Toyota’s New EV Roadmap Aims For Solid State Battery By 2027

Toyota is also making big claims for a Performance battery capable of 800 km range to be here by 2026. 

While perhaps a pioneer in the hybrid field, there is unfortunately no denying that Toyota has been lagging quite a bit behind its contemporaries in the all-electric arena. That is as if discounting the rather impressive (but sadly infrastructurally hampered) hydrogen fuel cell Mirai, the only mass market EV from the Japanese automaker is its decidedly average BZ4X. 

Though it appears that all good things really do come to those who wait, as Toyota has recently revealed its battery technology roadmap for the coming years.
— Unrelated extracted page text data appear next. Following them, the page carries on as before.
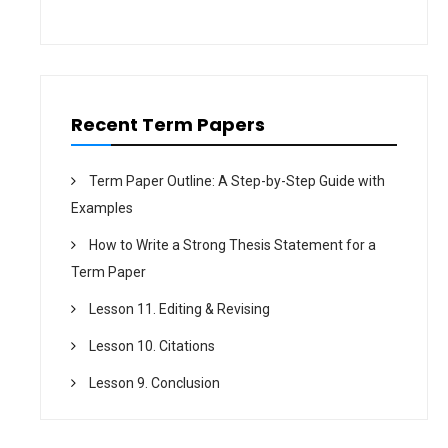
i
o
n
Recent Term Papers
Term Paper Outline: A Step-by-Step Guide with
Examples
How to Write a Strong Thesis Statement for a
Term Paper
Lesson 11. Editing & Revising
Lesson 10. Citations
Lesson 9. Conclusion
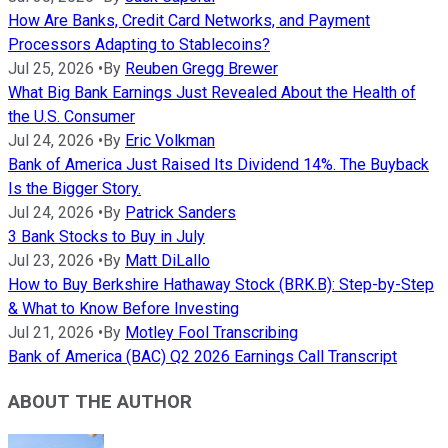
How Are Banks, Credit Card Networks, and Payment
Processors Adapting to Stablecoins?
Jul 25, 2026
•
By
Reuben Gregg Brewer
What Big Bank Earnings Just Revealed About the Health of
the U.S. Consumer
Jul 24, 2026
•
By
Eric Volkman
Bank of America Just Raised Its Dividend 14%. The Buyback
Is the Bigger Story.
Jul 24, 2026
•
By
Patrick Sanders
3 Bank Stocks to Buy in July
Jul 23, 2026
•
By
Matt DiLallo
How to Buy Berkshire Hathaway Stock (BRK.B): Step-by-Step
& What to Know Before Investing
Jul 21, 2026
•
By
Motley Fool Transcribing
Bank of America (BAC) Q2 2026 Earnings Call Transcript
ABOUT THE AUTHOR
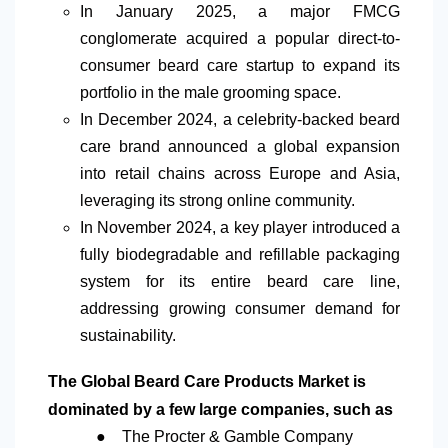
In January 2025, a major FMCG
conglomerate acquired a popular direct-to-
consumer beard care startup to expand its
portfolio in the male grooming space.
In December 2024,
a
celebrity-backed beard
care brand announced a global expansion
into retail chains across Europe and Asia,
leveraging its strong online community.
In November 2024,
a
key player introduced a
fully biodegradable and refillable packaging
system for its entire beard care line,
addressing growing consumer demand for
sustainability.
The Global Beard Care Products Market is
dominated by a few large companies, such as
●
The Procter & Gamble Company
And ambitious is probably the right word to describe it, as the Japanese auto giant is apparently targeting to premier a solid-state battery as early as 2027. 
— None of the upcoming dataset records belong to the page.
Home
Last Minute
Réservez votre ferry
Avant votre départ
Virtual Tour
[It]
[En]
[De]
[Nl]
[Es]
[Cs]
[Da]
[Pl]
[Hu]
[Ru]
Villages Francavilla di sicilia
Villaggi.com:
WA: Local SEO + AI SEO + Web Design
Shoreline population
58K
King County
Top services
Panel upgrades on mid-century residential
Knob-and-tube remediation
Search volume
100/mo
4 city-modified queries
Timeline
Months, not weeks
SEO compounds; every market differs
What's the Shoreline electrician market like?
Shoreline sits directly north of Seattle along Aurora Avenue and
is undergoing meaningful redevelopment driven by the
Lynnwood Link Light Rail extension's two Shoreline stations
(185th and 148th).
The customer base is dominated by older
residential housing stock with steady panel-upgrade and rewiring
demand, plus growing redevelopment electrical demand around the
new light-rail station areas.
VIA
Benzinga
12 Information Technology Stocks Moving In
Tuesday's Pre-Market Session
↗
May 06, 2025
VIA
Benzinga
Toyota is unfortunately still keeping its cards close to its chest in regards to the exact details of its solid-state batteries, but this recent announcement nevertheless seems to promise that a range of over 1,000 km on a single charge will be made possible with these cells. The Japanese automaker is further touting that courtesy of its solid electrolyte which allows for faster movement of ions, a lightning fast charge time from 10% to 80% of just 10 minutes should be achievable too. 

What is perhaps most impressive about Toyota’s solid-state battery development however is its claim of having recently found means to overcome the short lifespan inherent with these types of cells. These recent breakthroughs have unfortunately not been publicly disclosed though, but it would in any case appear significant enough for the Japanese automaker to be confident in being one of the first in the industry to roll out these batteries for its EVs in the next couple of years. 
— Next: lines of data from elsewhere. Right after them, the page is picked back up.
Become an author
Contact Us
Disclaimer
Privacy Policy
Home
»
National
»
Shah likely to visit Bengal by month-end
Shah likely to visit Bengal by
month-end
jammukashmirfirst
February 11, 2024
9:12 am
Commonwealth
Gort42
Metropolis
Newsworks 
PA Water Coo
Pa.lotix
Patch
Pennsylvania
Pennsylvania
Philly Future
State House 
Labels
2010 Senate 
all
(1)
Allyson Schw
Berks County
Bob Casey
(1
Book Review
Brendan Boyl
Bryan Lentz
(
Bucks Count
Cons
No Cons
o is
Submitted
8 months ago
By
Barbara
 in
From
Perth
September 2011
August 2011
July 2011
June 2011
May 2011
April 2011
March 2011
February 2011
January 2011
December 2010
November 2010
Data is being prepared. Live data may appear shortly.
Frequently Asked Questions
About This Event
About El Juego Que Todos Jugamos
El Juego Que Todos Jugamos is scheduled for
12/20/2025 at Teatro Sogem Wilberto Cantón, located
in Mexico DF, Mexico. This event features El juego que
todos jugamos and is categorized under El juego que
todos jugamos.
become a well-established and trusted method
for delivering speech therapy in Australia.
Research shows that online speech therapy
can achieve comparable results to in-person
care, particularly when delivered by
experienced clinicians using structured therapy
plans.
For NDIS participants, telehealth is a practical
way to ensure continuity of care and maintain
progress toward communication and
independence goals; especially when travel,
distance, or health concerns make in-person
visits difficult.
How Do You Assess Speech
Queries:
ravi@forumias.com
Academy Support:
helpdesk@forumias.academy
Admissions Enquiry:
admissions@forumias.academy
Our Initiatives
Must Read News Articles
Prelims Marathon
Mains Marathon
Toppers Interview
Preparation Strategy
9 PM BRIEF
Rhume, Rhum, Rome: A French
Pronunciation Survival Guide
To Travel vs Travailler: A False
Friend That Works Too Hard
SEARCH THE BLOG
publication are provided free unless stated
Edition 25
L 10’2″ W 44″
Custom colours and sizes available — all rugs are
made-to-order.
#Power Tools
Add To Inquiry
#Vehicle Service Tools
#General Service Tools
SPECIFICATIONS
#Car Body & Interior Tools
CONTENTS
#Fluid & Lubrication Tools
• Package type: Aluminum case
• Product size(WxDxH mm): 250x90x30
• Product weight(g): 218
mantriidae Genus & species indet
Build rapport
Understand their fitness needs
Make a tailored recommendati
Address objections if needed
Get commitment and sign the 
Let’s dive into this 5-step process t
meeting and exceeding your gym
Touching on the nearer future plans for Toyota meanwhile, the automaker is apparently planning to launch two types of next-generation batteries for its upcoming range of EVs in 2026: a Performance battery with lithium-ion chemistry for its higher-end longer-range offerings, and a Popularisation lithium-iron-phosphate battery that will be featured in its affordable and entry-level lineup.

According to Toyota, the Performance battery is expected to be capable of delivering a WLTP-claimed range of over 800 km with the help of improved vehicle aerodynamics and reduced vehicle weight. It is also expected to offer a fast charging time from 10% to 80% of around 20 minutes, and be around 20% cheaper to produce than the battery pack in the current BZ4X too. 

As for the more affordable Popularisation battery meanwhile, Toyota is expecting for the bipolar technology it pioneered for its nickel metal-hydride (NiMH) hybrid batteries to eke out over 600 km of range from the lithium-iron-phosphate cells. The automaker is also touting for this particular battery to still be capable of a half-hour fast charge from 10% to 80%, while offering a massive cost reduction of over 40% from what it costs to produce the battery pack in the current BZ4X. 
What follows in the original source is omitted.